(Stored data entries)
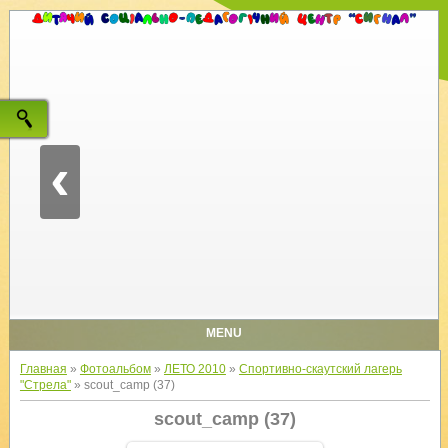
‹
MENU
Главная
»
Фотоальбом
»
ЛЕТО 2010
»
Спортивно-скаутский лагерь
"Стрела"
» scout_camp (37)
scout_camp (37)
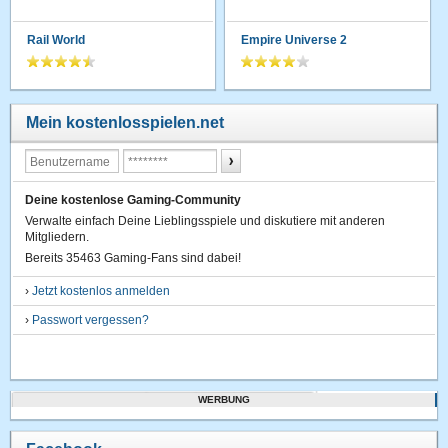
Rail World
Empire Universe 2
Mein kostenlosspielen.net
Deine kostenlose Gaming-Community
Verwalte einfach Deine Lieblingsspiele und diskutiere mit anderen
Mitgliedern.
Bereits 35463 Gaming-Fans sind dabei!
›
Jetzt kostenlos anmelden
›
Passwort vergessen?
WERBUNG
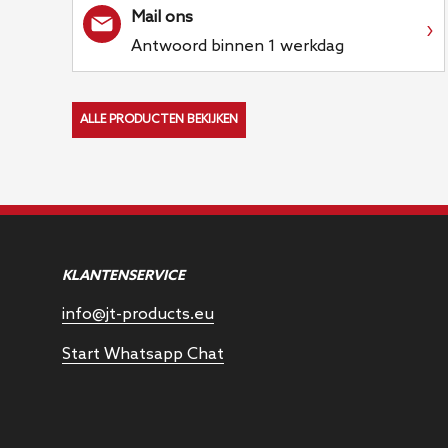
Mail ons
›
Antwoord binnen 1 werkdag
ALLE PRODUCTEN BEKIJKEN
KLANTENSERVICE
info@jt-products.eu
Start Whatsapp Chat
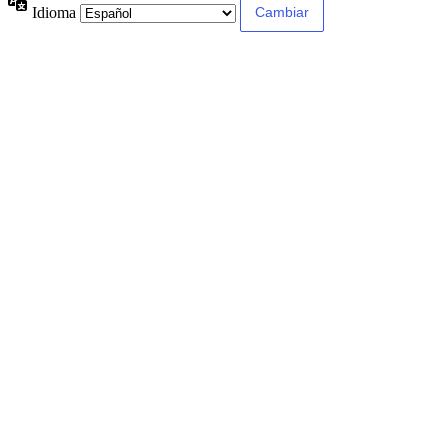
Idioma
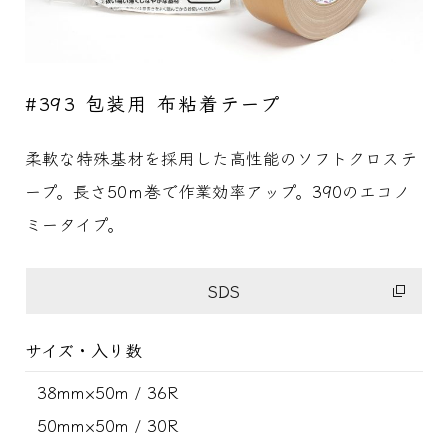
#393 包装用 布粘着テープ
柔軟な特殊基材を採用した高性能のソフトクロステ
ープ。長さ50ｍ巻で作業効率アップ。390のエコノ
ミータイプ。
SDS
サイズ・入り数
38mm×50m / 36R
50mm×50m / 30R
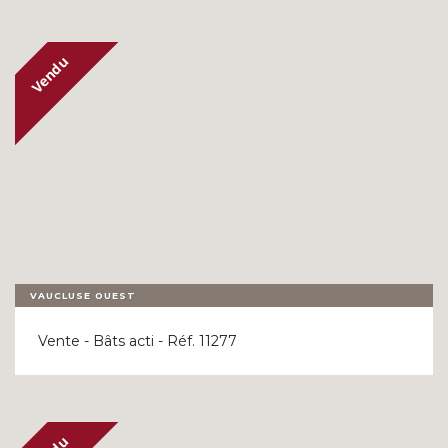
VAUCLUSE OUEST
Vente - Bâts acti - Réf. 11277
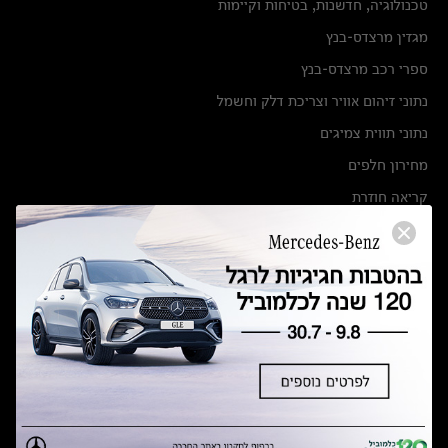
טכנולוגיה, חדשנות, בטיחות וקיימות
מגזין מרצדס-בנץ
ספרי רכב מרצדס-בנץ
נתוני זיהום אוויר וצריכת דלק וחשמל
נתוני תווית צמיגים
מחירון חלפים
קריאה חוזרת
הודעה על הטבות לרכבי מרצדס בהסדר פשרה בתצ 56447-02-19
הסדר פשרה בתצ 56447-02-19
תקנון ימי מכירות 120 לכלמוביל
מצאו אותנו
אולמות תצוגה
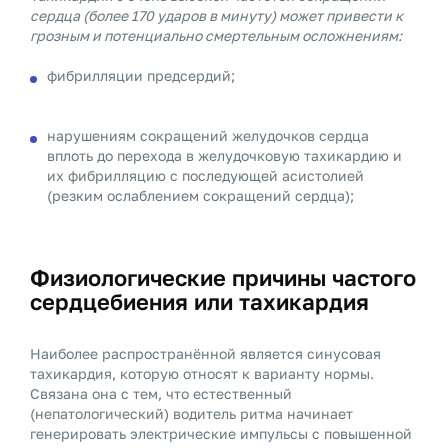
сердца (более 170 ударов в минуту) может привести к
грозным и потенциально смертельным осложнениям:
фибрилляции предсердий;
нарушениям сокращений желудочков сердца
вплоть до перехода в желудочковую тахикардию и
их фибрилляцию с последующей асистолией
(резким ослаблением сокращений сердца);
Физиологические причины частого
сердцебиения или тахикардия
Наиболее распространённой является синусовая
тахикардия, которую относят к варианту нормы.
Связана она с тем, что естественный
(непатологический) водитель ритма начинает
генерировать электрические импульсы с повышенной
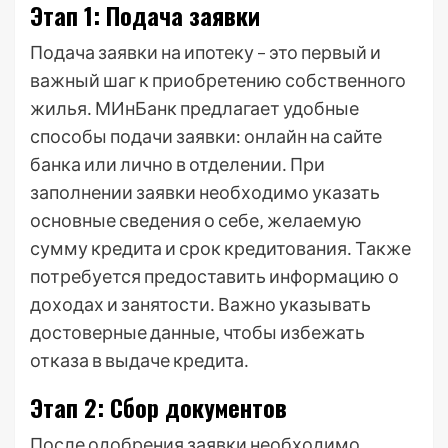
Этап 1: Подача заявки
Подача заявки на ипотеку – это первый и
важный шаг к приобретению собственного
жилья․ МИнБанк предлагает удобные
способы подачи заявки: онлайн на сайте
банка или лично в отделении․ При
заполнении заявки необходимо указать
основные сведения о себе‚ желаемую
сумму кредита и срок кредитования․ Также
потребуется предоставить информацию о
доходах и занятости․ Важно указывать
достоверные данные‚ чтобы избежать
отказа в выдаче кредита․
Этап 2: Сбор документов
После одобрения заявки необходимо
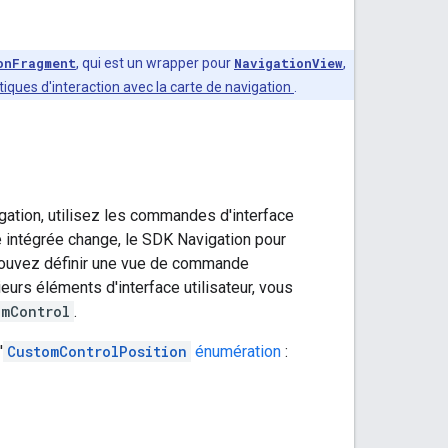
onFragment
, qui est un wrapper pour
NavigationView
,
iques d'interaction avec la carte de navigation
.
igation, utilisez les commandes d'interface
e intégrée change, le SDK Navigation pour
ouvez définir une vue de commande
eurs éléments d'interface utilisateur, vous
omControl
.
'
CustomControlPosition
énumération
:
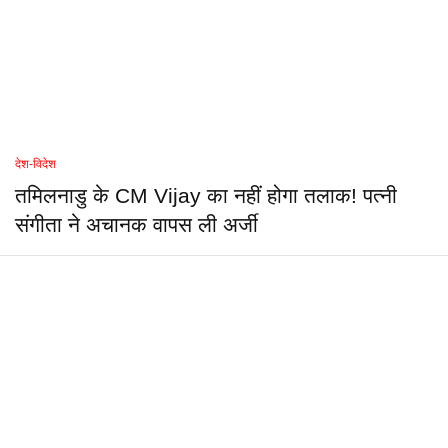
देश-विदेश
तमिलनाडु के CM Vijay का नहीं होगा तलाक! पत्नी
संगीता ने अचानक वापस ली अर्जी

§ PROBLEM REQUIREMENTS
Search the data above for lines holding "Gaming" and copy each of them.

§ RESULT FOR THIS EXERCISE
Deine kostenlose Gaming-Community
Bereits 35463 Gaming-Fans sind dabei!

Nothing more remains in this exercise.